__Work task__. In the records below, find the line with "Upright Cabinets", then retype it and every following line exactly, stopping after the line with "just like the". Leave the pictures out.
Start of Listed entries
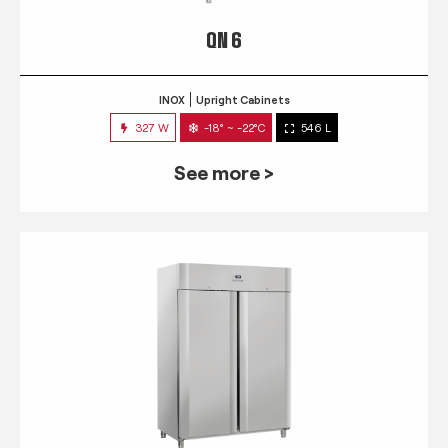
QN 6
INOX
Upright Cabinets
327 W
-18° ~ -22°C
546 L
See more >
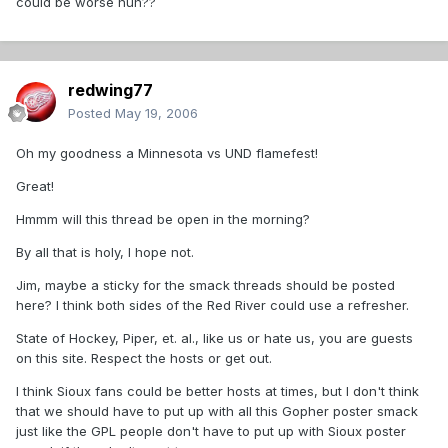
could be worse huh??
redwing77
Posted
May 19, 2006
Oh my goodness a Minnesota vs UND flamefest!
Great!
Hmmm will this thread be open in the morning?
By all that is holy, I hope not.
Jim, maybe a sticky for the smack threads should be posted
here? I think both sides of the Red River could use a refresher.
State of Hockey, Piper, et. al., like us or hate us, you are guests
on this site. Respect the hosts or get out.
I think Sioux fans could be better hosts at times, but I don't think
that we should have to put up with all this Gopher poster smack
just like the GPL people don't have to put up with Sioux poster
End of Listed entries
Start of Listed entries
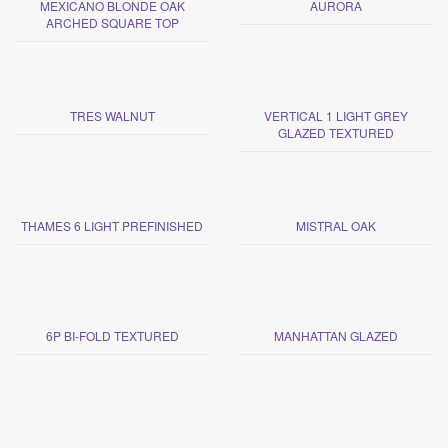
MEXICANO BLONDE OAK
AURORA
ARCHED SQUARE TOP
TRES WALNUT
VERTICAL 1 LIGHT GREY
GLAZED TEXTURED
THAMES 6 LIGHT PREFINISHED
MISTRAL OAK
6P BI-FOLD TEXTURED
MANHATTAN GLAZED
End of Listed entries
__Solution__.
Upright Cabinets
327 W
-18° ~ -22°C
546 L
See more >
could be worse huh??
redwing77
Posted
May 19, 2006
Oh my goodness a Minnesota vs UND flamefest!
Great!
Hmmm will this thread be open in the morning?
By all that is holy, I hope not.
Jim, maybe a sticky for the smack threads should be posted
here? I think both sides of the Red River could use a refresher.
State of Hockey, Piper, et. al., like us or hate us, you are guests
on this site. Respect the hosts or get out.
I think Sioux fans could be better hosts at times, but I don't think
that we should have to put up with all this Gopher poster smack
just like the GPL people don't have to put up with Sioux poster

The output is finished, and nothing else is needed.